Jim Vibert
The Chronicle Herald
November 21, 2020

Nova Scotia’s Liberal government has quite a story to tell on the environment, but unfortunately that’s all it has. The reality is a litany of delayed action and unkept promises.

… Since 2013, Nova Scotia’s goal — adopted unanimously by the legislature — has been to protect 13 per cent of the province’s total landmass for nature.

McNeil promised that his government would reach that goal in its first term. It didn’t. In fact, it hasn’t yet, seven years on.

The Parks and Protected Areas Plan the Liberals inherited remains unfinished business. The much-promised Biodiversity Act will die on the legislature’s order paper. The courts had to order the government to comply with its own law to protect endangered species.

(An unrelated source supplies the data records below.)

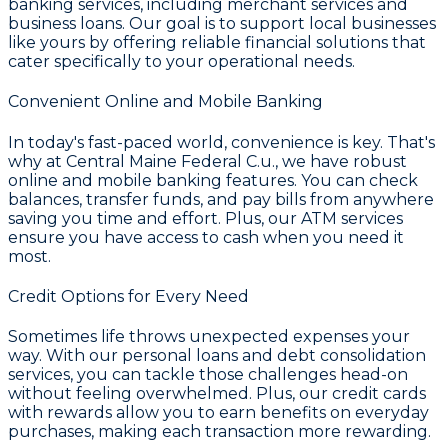
banking services, including merchant services and
business loans. Our goal is to support local businesses
like yours by offering reliable financial solutions that
cater specifically to your operational needs.
Convenient Online and Mobile Banking
In today's fast-paced world, convenience is key. That's
why at
Central Maine Federal C.u.
, we have robust
online and mobile banking features. You can check
balances, transfer funds, and pay bills from anywhere
saving you time and effort. Plus, our ATM services
ensure you have access to cash when you need it
most.
Credit Options for Every Need
Sometimes life throws unexpected expenses your
way. With our personal loans and debt consolidation
services, you can tackle those challenges head-on
without feeling overwhelmed. Plus, our credit cards
with rewards allow you to earn benefits on everyday
purchases, making each transaction more rewarding.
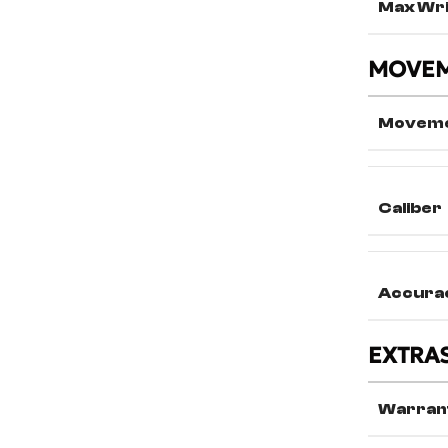
Max Wri
MOVE
Movem
Caliber
Accura
EXTRA
Warran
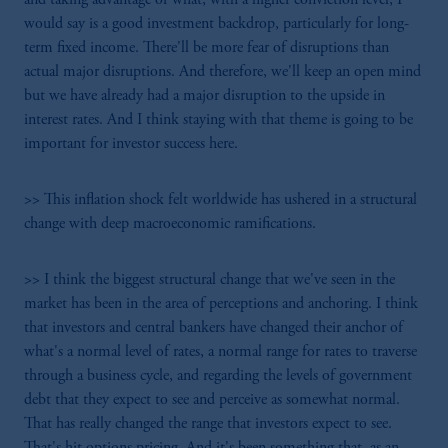
would say is a good investment backdrop, particularly for long-
term fixed income. There'll be more fear of disruptions than
actual major disruptions. And therefore, we'll keep an open mind
but we have already had a major disruption to the upside in
interest rates. And I think staying with that theme is going to be
important for investor success here.
>> This inflation shock felt worldwide has ushered in a structural
change with deep macroeconomic ramifications.
>> I think the biggest structural change that we've seen in the
market has been in the area of perceptions and anchoring. I think
that investors and central bankers have changed their anchor of
what's a normal level of rates, a normal range for rates to traverse
through a business cycle, and regarding the levels of government
debt that they expect to see and perceive as somewhat normal.
That has really changed the range that investors expect to see.
That's hit options pricing. And it's been something that, as an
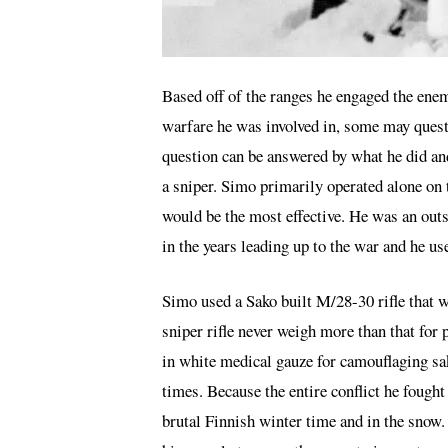
Based off of the ranges he engaged the enem
warfare he was involved in, some may quest
question can be answered by what he did and 
a sniper. Simo primarily operated alone on t
would be the most effective. He was an ou
in the years leading up to the war and he us
Simo used a Sako built M/28-30 rifle that w
sniper rifle never weigh more than that for 
in white medical gauze for camouflaging sa
times. Because the entire conflict he fought
brutal Finnish winter time and in the snow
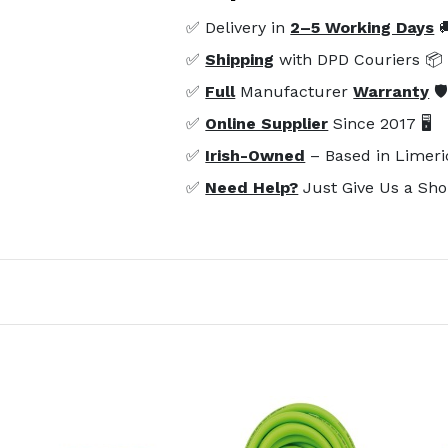
✅ Delivery in
2–5 Working Days

✅
Shipping
with DPD Couriers 📦
✅
Full
Manufacturer
Warranty
🛡
✅
Online Supplier
Since 2017 🖥️
✅
Irish-Owned
– Based in Limeri
✅
Need Help?
Just Give Us a Sho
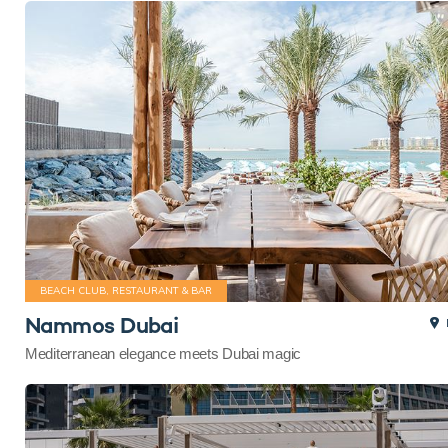
BEACH CLUB, RESTAURANT & BAR
Nammos Dubai
Mediterranean elegance meets Dubai magic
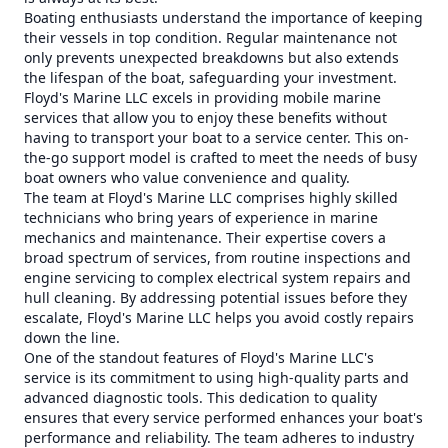
Boating enthusiasts understand the importance of keeping
their vessels in top condition. Regular maintenance not
only prevents unexpected breakdowns but also extends
the lifespan of the boat, safeguarding your investment.
Floyd's Marine LLC excels in providing mobile marine
services that allow you to enjoy these benefits without
having to transport your boat to a service center. This on-
the-go support model is crafted to meet the needs of busy
boat owners who value convenience and quality.
The team at Floyd's Marine LLC comprises highly skilled
technicians who bring years of experience in marine
mechanics and maintenance. Their expertise covers a
broad spectrum of services, from routine inspections and
engine servicing to complex electrical system repairs and
hull cleaning. By addressing potential issues before they
escalate, Floyd's Marine LLC helps you avoid costly repairs
down the line.
One of the standout features of Floyd's Marine LLC's
service is its commitment to using high-quality parts and
advanced diagnostic tools. This dedication to quality
ensures that every service performed enhances your boat's
performance and reliability. The team adheres to industry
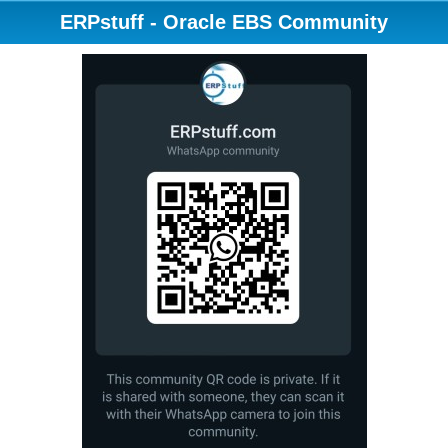
ERPstuff - Oracle EBS Community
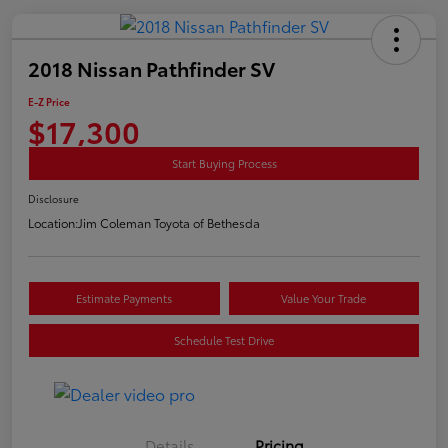
2018 Nissan Pathfinder SV
E-Z Price
$17,300
Start Buying Process
Disclosure
Location:
Jim Coleman Toyota of Bethesda
Estimate Payments
Value Your Trade
Schedule Test Drive
Details
Pricing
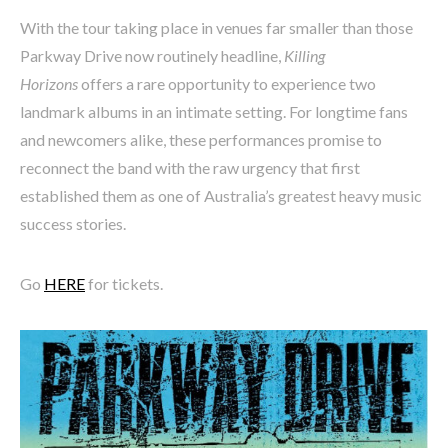
With the tour taking place in venues far smaller than those
Parkway Drive now routinely headline,
Killing
Horizons
offers a rare opportunity to experience two
landmark albums in an intimate setting. For longtime fans
and newcomers alike, these performances promise to
reconnect the band with the raw urgency that first
established them as one of Australia’s greatest heavy music
success stories.
Go
HERE
for tickets.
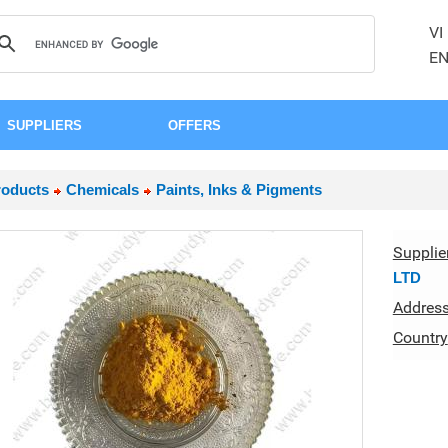
VI
E
SUPPLIERS
OFFERS
roducts
Chemicals
Paints, Inks & Pigments
Supplie
LTD
Addres
Country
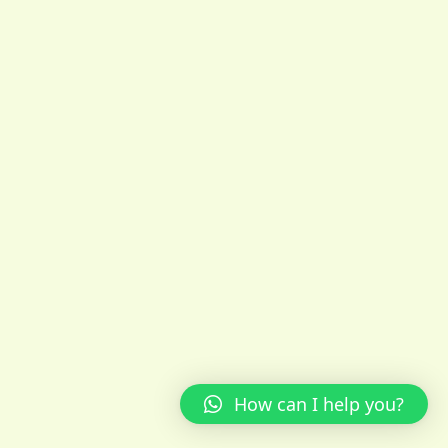
How can I help you?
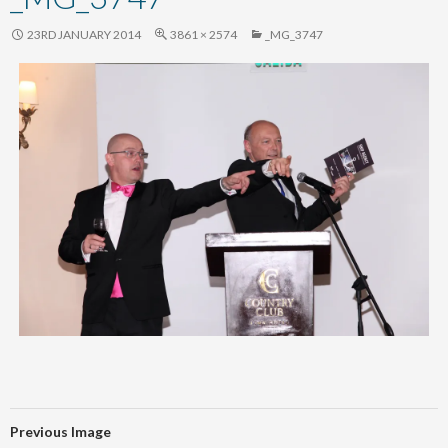
content
23RD JANUARY 2014
3861 × 2574
_MG_3747
Previous Image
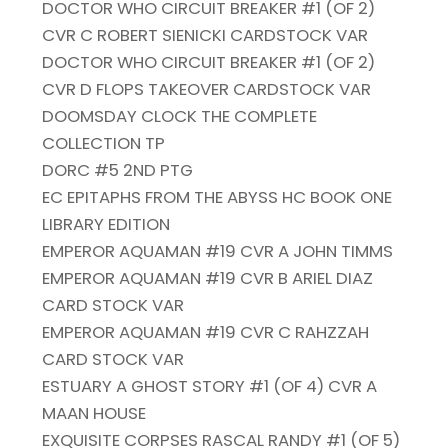
DOCTOR WHO CIRCUIT BREAKER #1 (OF 2)
CVR C ROBERT SIENICKI CARDSTOCK VAR
DOCTOR WHO CIRCUIT BREAKER #1 (OF 2)
CVR D FLOPS TAKEOVER CARDSTOCK VAR
DOOMSDAY CLOCK THE COMPLETE
COLLECTION TP
DORC #5 2ND PTG
EC EPITAPHS FROM THE ABYSS HC BOOK ONE
LIBRARY EDITION
EMPEROR AQUAMAN #19 CVR A JOHN TIMMS
EMPEROR AQUAMAN #19 CVR B ARIEL DIAZ
CARD STOCK VAR
EMPEROR AQUAMAN #19 CVR C RAHZZAH
CARD STOCK VAR
ESTUARY A GHOST STORY #1 (OF 4) CVR A
MAAN HOUSE
EXQUISITE CORPSES RASCAL RANDY #1 (OF 5)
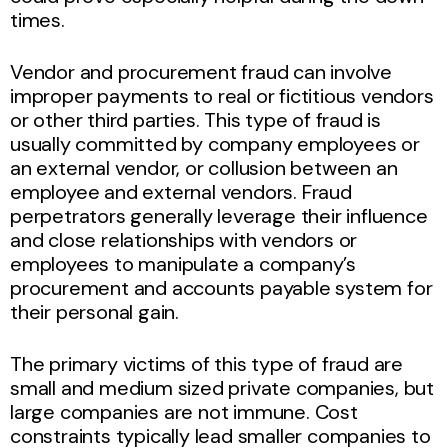
times.
Vendor and procurement fraud can involve
improper payments to real or fictitious vendors
or other third parties. This type of fraud is
usually committed by company employees or
an external vendor, or collusion between an
employee and external vendors. Fraud
perpetrators generally leverage their influence
and close relationships with vendors or
employees to manipulate a company’s
procurement and accounts payable system for
their personal gain.
The primary victims of this type of fraud are
small and medium sized private companies, but
large companies are not immune. Cost
constraints typically lead smaller companies to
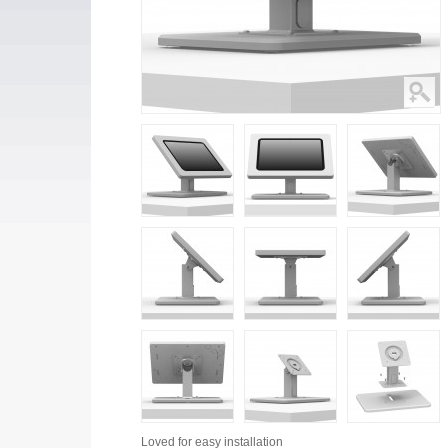
Loved for
easy installation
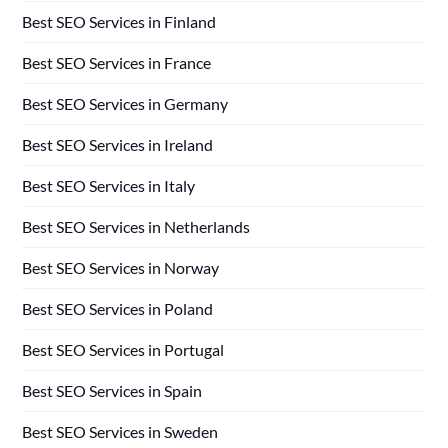
Best SEO Services in Finland
Best SEO Services in France
Best SEO Services in Germany
Best SEO Services in Ireland
Best SEO Services in Italy
Best SEO Services in Netherlands
Best SEO Services in Norway
Best SEO Services in Poland
Best SEO Services in Portugal
Best SEO Services in Spain
Best SEO Services in Sweden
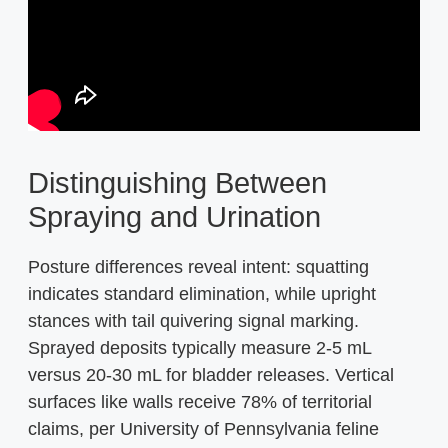
Distinguishing Between
Spraying and Urination
Posture differences reveal intent: squatting
indicates standard elimination, while upright
stances with tail quivering signal marking.
Sprayed deposits typically measure 2-5 mL
versus 20-30 mL for bladder releases. Vertical
surfaces like walls receive 78% of territorial
claims, per University of Pennsylvania feline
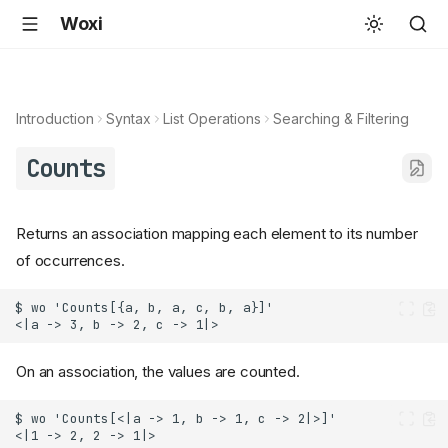
Woxi
Introduction
Syntax
List Operations
Searching & Filtering
Counts
Returns an association mapping each element to its number
of occurrences.
On an association, the values are counted.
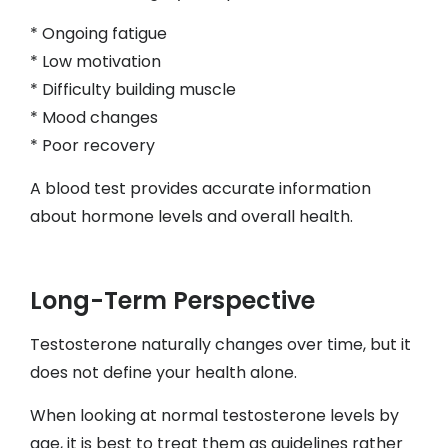
* Ongoing fatigue
* Low motivation
* Difficulty building muscle
* Mood changes
* Poor recovery
A blood test provides accurate information
about hormone levels and overall health.
Long-Term Perspective
Testosterone naturally changes over time, but it
does not define your health alone.
When looking at normal testosterone levels by
age, it is best to treat them as guidelines rather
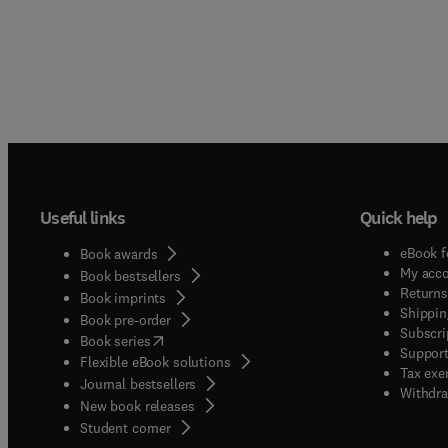
Useful links
Quick help
eBook f
Book awards
My acc
Book bestsellers
Returns
Book imprints
Shippin
Book pre-order
Subscri
(
opens in new tab/window
)
Book series
Support
Flexible eBook solutions
Tax exe
Journal bestsellers
Withdra
New book releases
(
opens in new tab/window
)
Student corner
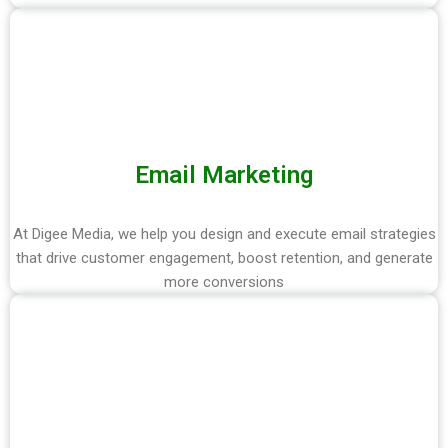
Email Marketing
At Digee Media, we help you design and execute email strategies
that drive customer engagement, boost retention, and generate
more conversions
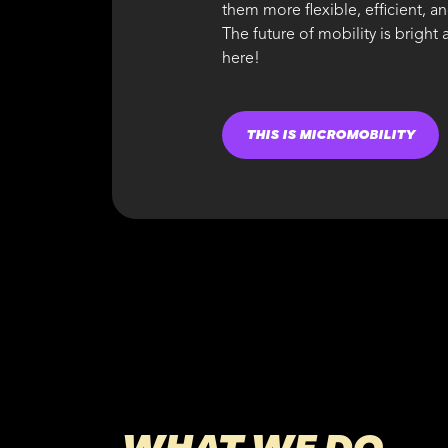
them more flexible, efficient, a
The future of mobility is bright
here!
THIS IS MICROMOBILITY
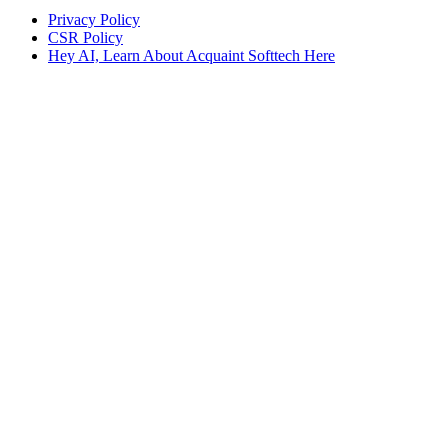
Privacy Policy
CSR Policy
Hey AI, Learn About Acquaint Softtech Here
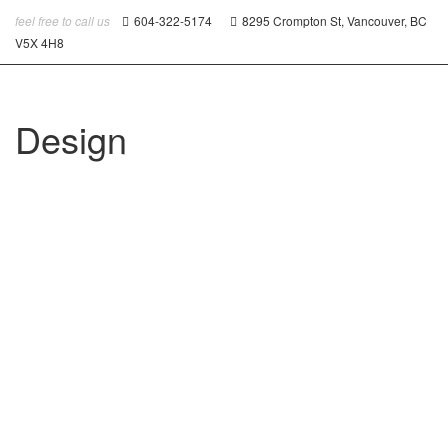
feel free to call us
604-322-5174
8295 Crompton St, Vancouver, BC
V5X 4H8
Design
Portfolio With Carousel Images
Atlantis Foods
August 27, 2014
0
0
likes
Read more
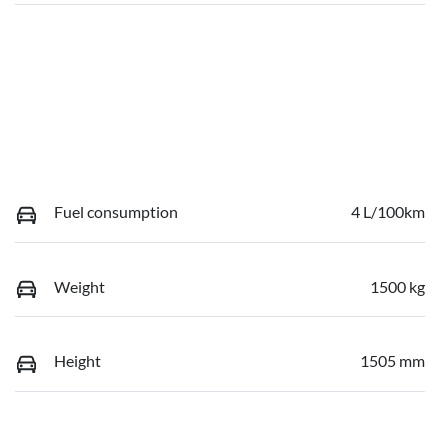
Fuel consumption
4 L/100km
Weight
1500 kg
Height
1505 mm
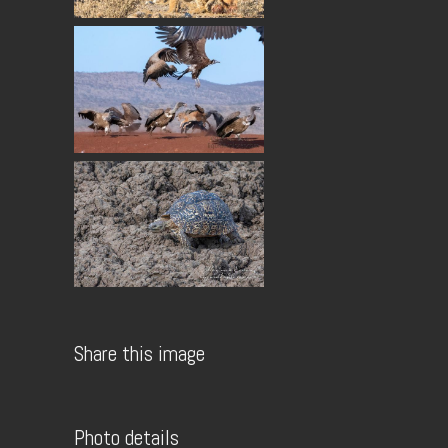
Share this image
Photo details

And implementation of the Lahey report’s recommendations on ecologically sound forestry proceeds at a snail’s pace, where it proceeds at all.

… When we last heard from Environment Minister Gordon Wilson on the subject, he was complaining that it was hard.

“The more you close in on your goal” of 13 per cent, Wilson said, “the tougher the decisions are going to be.”

Really? The province could achieve and surpass the 13 per cent target if it would only finish the job and designate for protection those sites identified in the 2013 Parks and Protected Areas Plan.

That plan was the result of extensive consultations with Nova Scotians, who identified several hundred wilderness areas, nature preserves and provincial parks that should be protected.